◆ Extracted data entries
*****

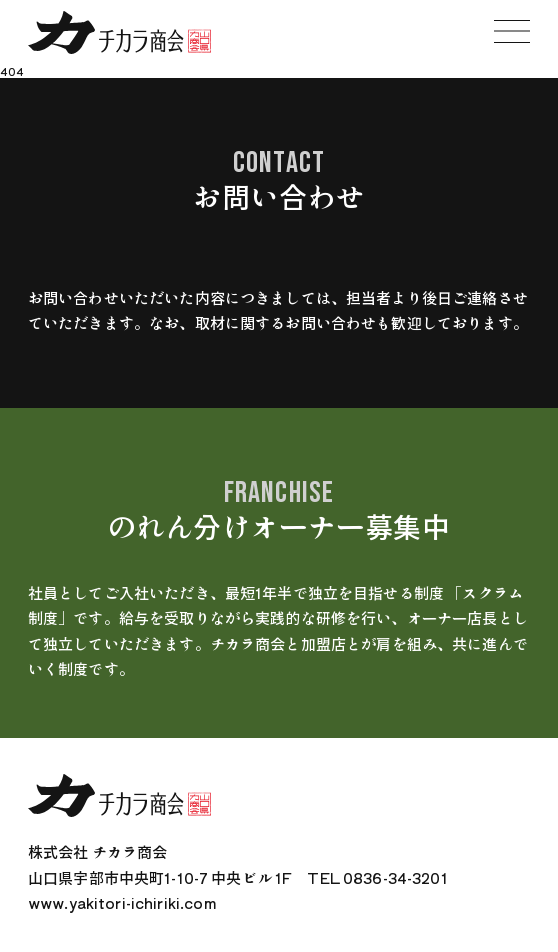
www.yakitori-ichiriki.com (122, 902)
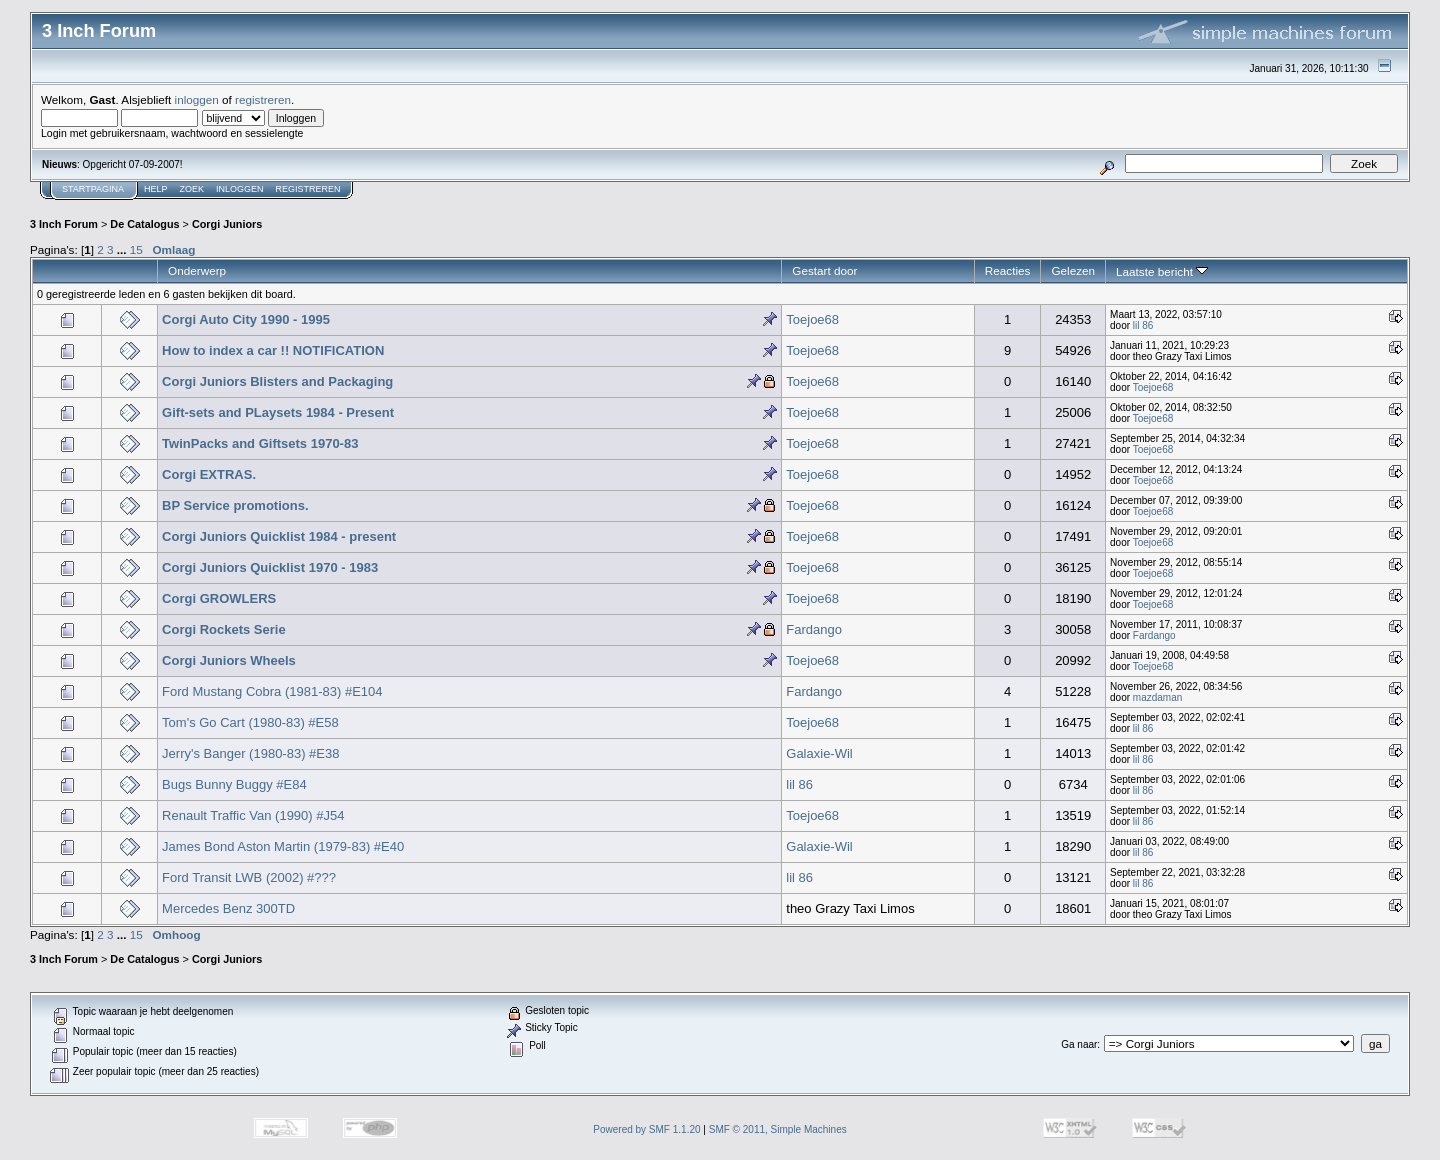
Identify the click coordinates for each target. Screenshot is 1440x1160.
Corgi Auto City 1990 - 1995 (246, 319)
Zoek (192, 189)
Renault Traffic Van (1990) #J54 (253, 815)
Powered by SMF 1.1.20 (646, 1129)
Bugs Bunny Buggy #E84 (234, 784)
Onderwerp (197, 270)
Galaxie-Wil (819, 753)
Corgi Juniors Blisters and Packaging (277, 381)
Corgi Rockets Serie (224, 629)
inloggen (197, 99)
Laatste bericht (1162, 271)
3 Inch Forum (64, 224)
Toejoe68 (812, 319)
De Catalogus (144, 224)
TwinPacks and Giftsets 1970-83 (260, 443)
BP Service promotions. (235, 505)
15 (136, 249)
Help (156, 189)
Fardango (814, 629)
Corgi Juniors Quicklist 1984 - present (279, 536)
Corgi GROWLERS (219, 598)
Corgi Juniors (227, 224)
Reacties (1008, 270)
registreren (263, 99)
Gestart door (824, 270)
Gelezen (1073, 270)
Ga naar (1079, 1044)
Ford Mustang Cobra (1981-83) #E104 (272, 691)
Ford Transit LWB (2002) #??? (249, 877)
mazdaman (1157, 697)
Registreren (308, 189)
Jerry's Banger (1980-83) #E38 (250, 753)
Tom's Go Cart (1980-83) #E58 (250, 722)
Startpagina (93, 189)
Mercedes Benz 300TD (228, 908)
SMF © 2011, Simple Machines (778, 1129)
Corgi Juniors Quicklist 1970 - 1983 (270, 567)
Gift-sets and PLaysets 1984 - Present (278, 412)
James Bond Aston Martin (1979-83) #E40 (283, 846)
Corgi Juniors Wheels (229, 660)
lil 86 (1143, 325)
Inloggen (240, 189)
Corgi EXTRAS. (209, 474)
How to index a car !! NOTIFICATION (273, 350)
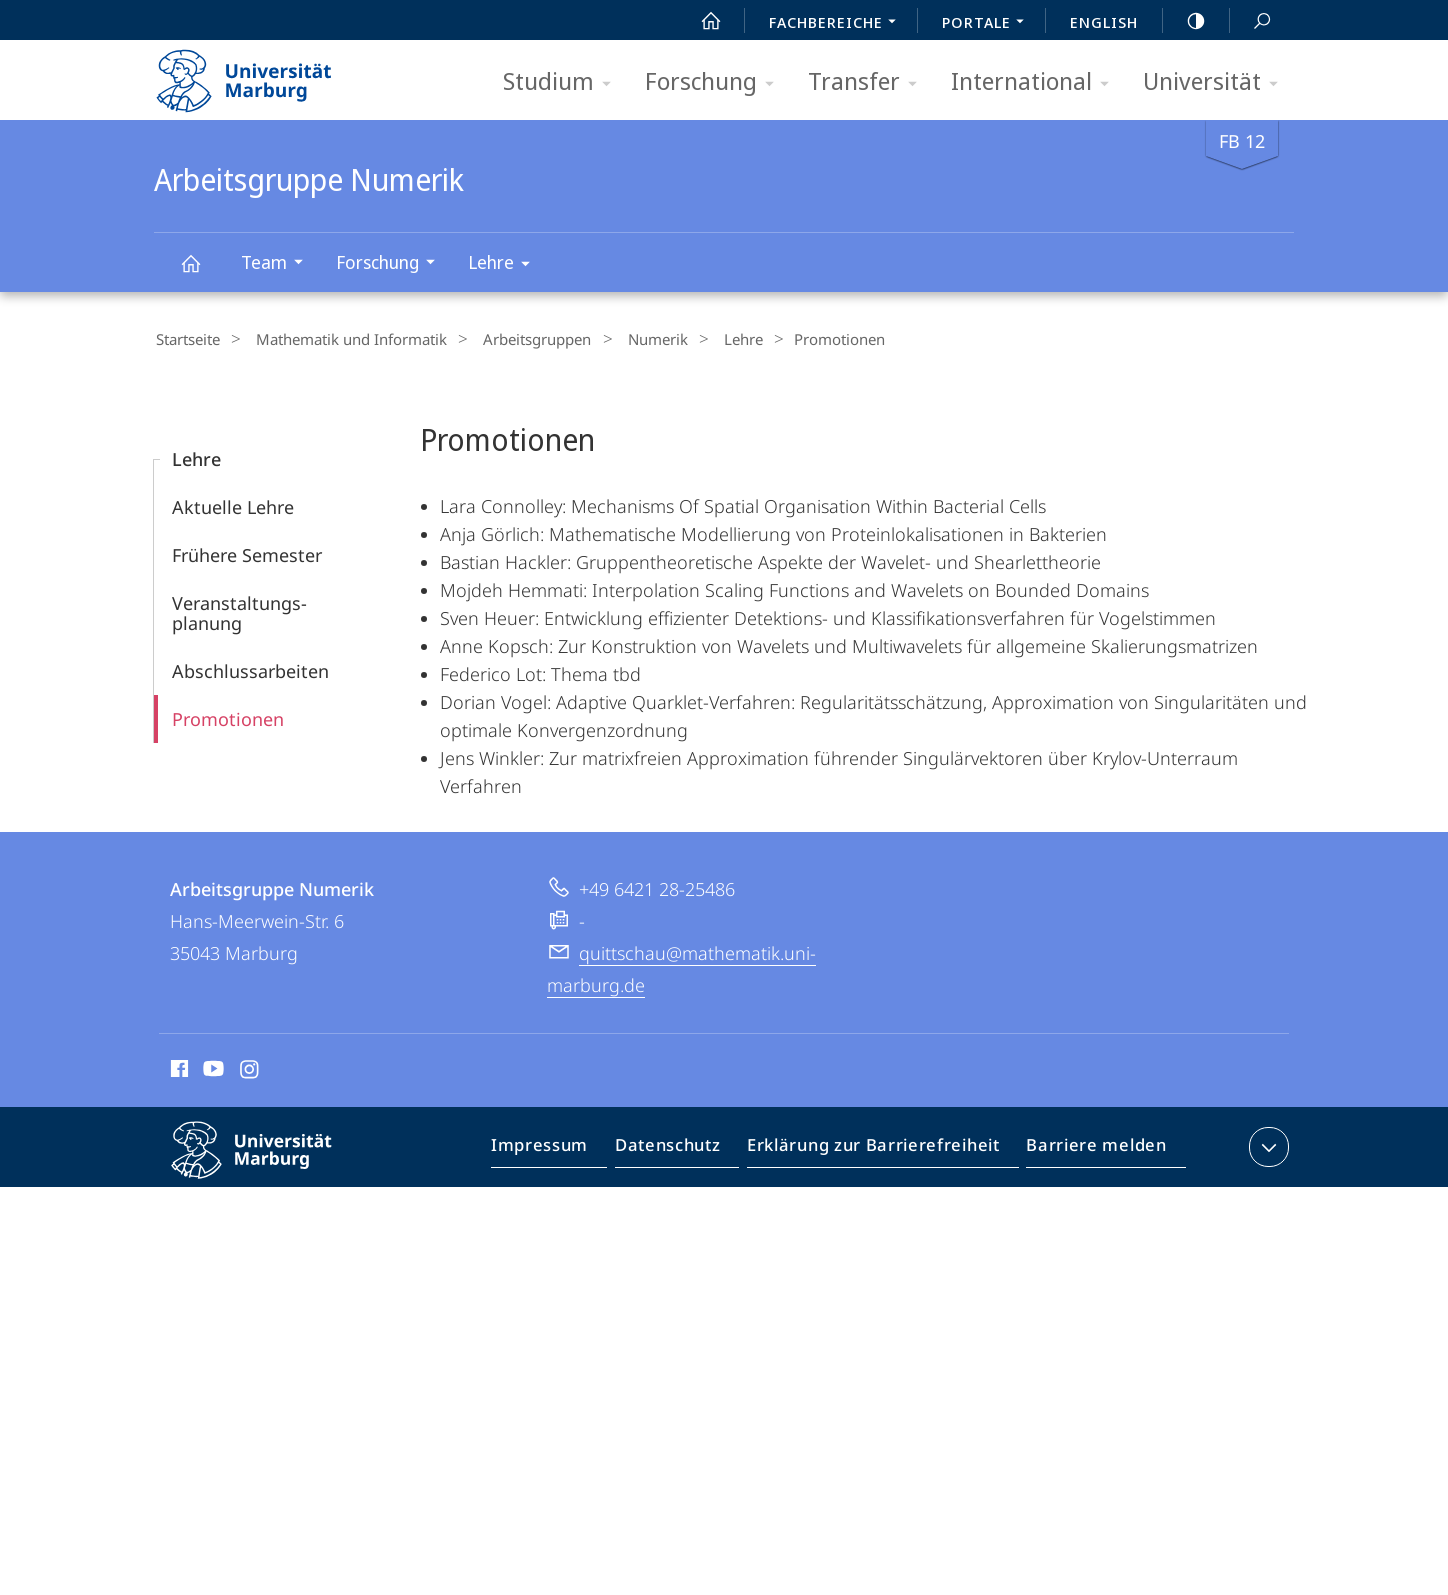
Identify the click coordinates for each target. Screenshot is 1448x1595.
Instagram (250, 1069)
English (1104, 22)
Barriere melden (1090, 1148)
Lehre (505, 265)
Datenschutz (684, 1148)
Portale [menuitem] (988, 24)
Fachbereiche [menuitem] (838, 24)
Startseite (186, 339)
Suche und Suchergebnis (1251, 21)
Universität (1217, 82)
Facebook (177, 1069)
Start (700, 21)
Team (278, 264)
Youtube (211, 1069)
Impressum (562, 1148)
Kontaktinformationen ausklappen (1266, 1144)
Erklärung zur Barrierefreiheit (880, 1148)
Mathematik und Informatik (339, 339)
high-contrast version (1185, 21)
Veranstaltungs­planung (239, 610)
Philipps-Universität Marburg (269, 1163)
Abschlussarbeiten (250, 668)
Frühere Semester (247, 552)
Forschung (716, 82)
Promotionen (228, 716)
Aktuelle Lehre (233, 504)
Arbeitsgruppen (515, 339)
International (1036, 82)
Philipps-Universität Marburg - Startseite (261, 74)
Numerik (625, 339)
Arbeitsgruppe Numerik (202, 272)
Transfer (869, 82)
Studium (563, 82)
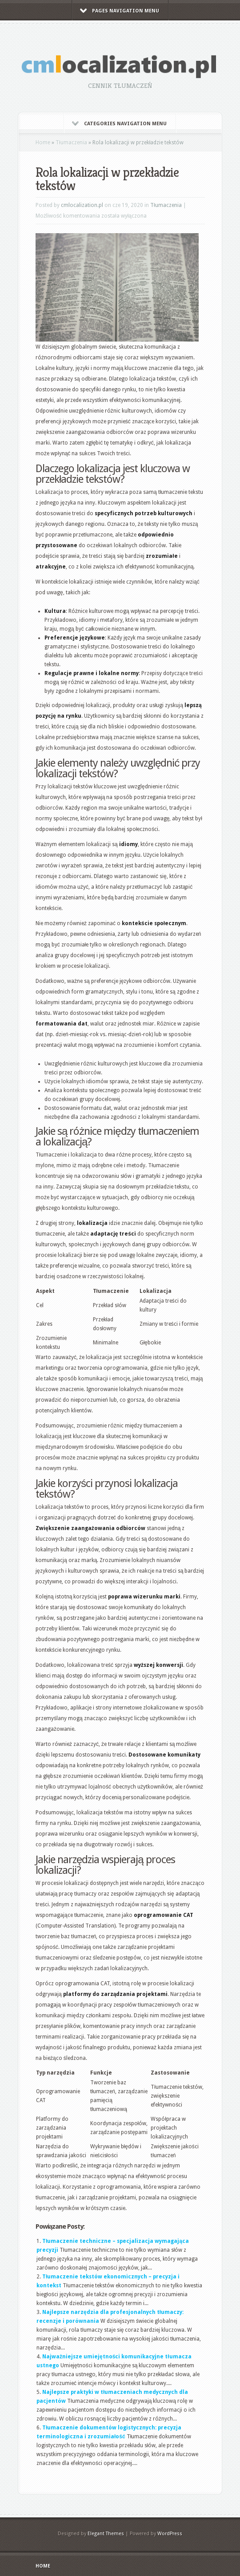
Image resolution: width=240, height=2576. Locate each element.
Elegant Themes (106, 2533)
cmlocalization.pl (82, 205)
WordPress (169, 2533)
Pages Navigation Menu (119, 11)
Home (43, 142)
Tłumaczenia (71, 142)
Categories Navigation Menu (119, 124)
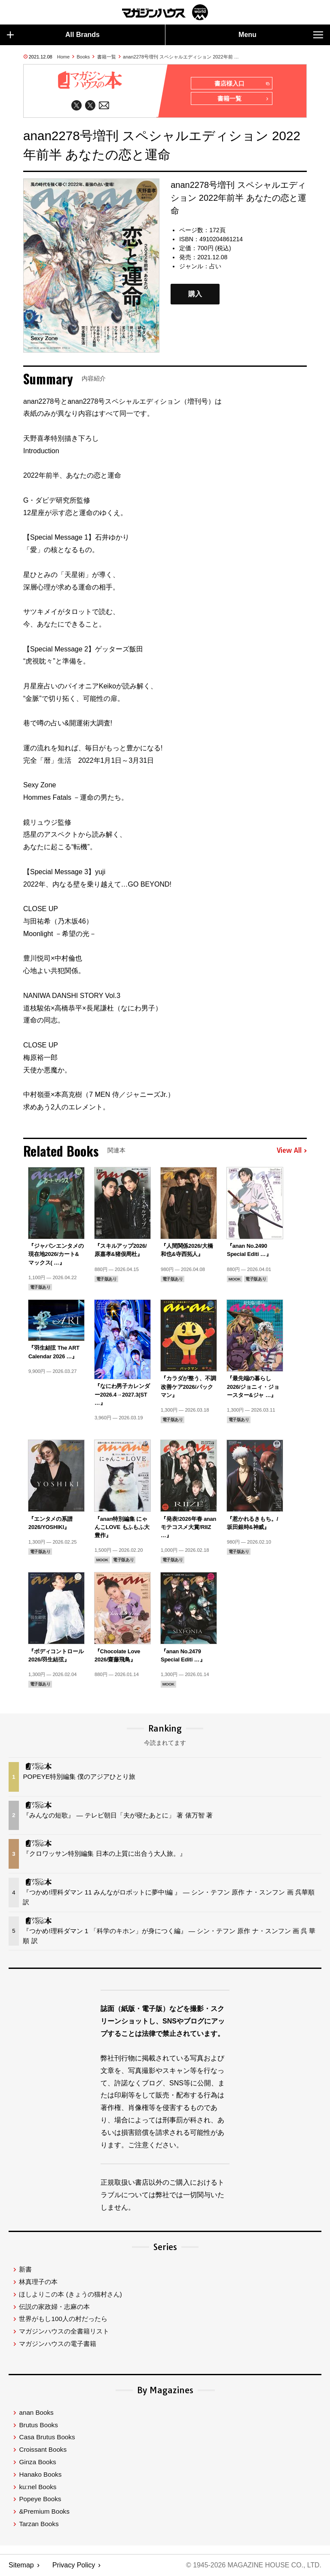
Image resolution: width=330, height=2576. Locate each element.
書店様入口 (241, 83)
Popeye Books (40, 2499)
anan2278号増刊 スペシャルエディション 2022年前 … (181, 56)
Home (63, 56)
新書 (25, 2269)
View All (292, 1151)
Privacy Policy (73, 2565)
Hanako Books (40, 2474)
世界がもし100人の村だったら (63, 2319)
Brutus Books (38, 2425)
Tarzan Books (38, 2524)
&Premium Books (44, 2511)
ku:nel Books (37, 2486)
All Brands (53, 35)
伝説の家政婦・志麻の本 (54, 2306)
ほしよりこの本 (70, 2294)
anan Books (36, 2412)
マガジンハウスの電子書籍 (57, 2344)
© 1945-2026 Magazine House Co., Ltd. (253, 2565)
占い (215, 266)
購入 (195, 294)
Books (83, 56)
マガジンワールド (165, 12)
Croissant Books (43, 2449)
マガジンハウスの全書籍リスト (64, 2331)
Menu (280, 35)
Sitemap (21, 2565)
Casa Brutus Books (47, 2437)
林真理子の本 (38, 2282)
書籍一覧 (106, 56)
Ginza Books (37, 2462)
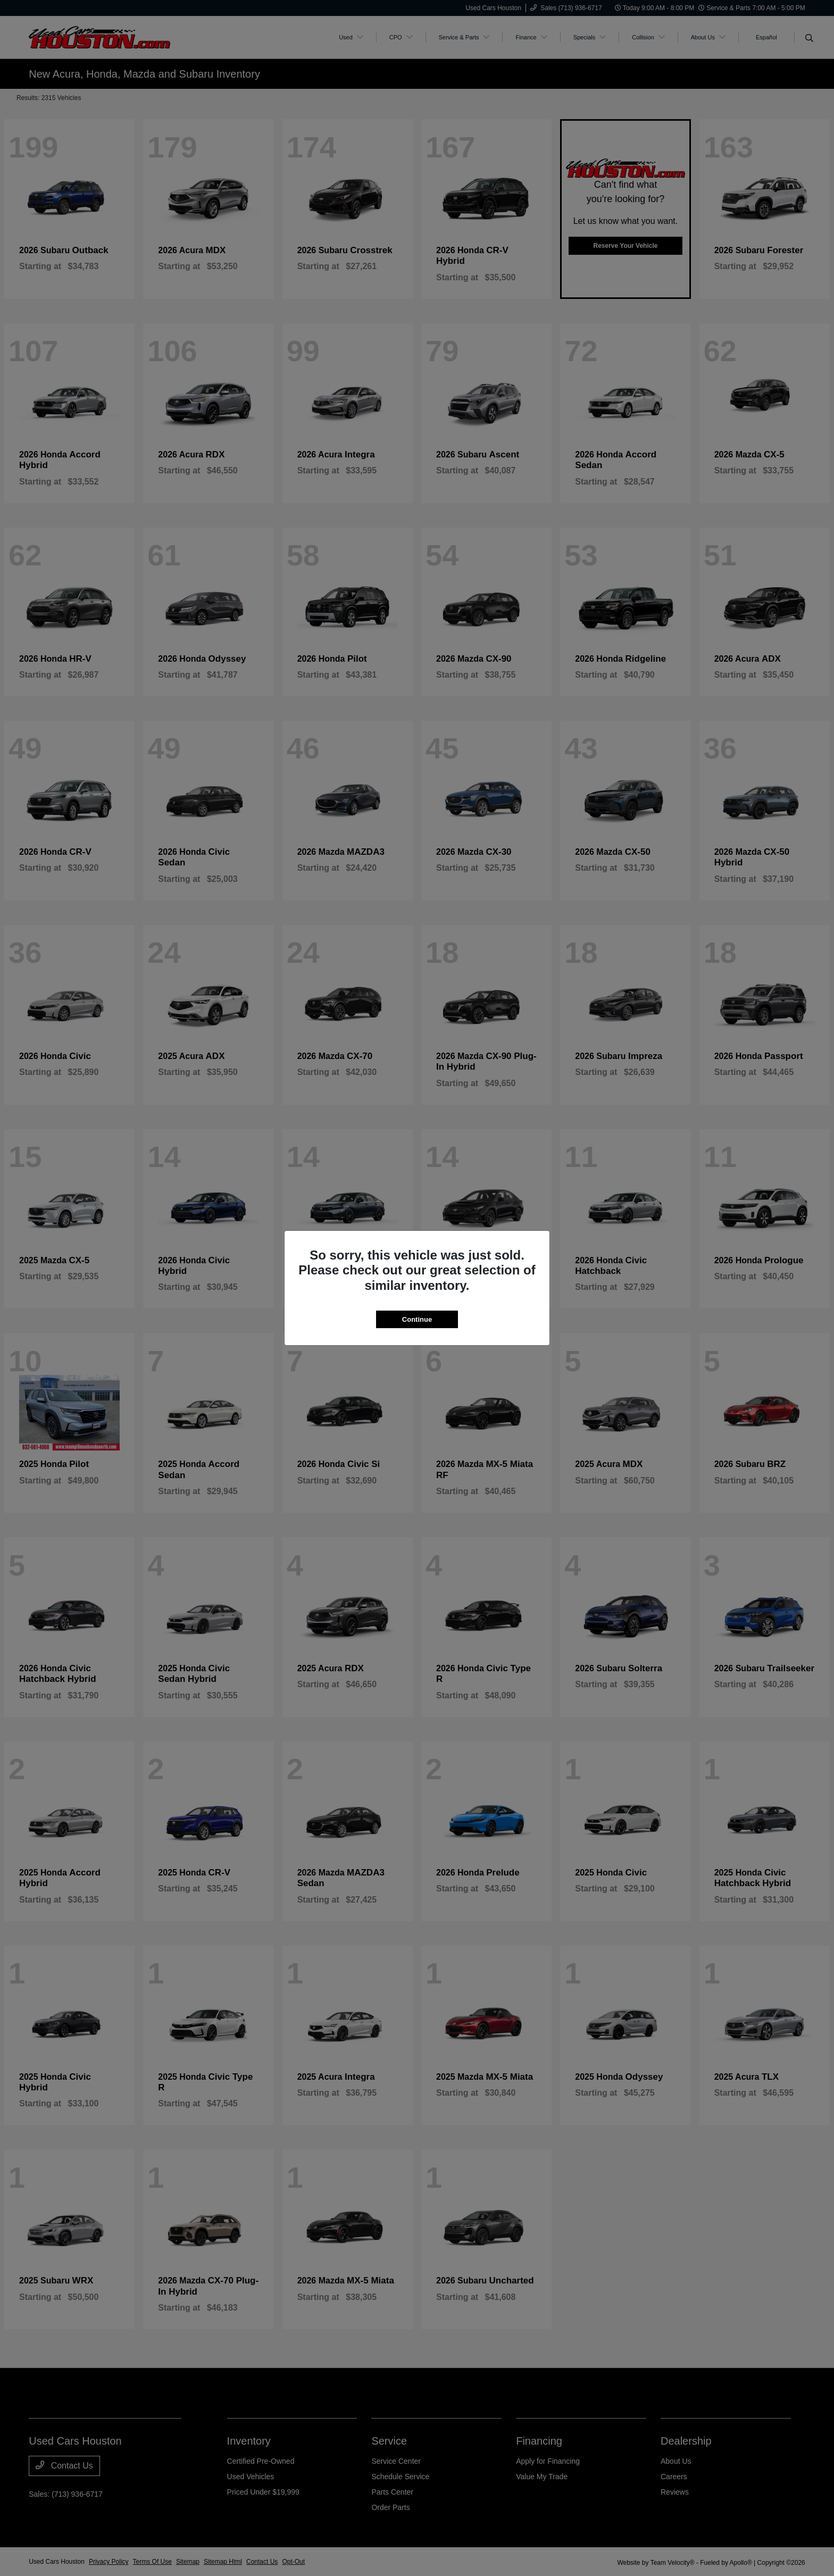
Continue (417, 1319)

*****

◆ EXERCISE INSTRUCTIONS
Return, from the data, each line where the string "menuitem" occurs.

◆ RESULT
Portale [menuitem] (988, 24)
Fachbereiche [menuitem] (838, 24)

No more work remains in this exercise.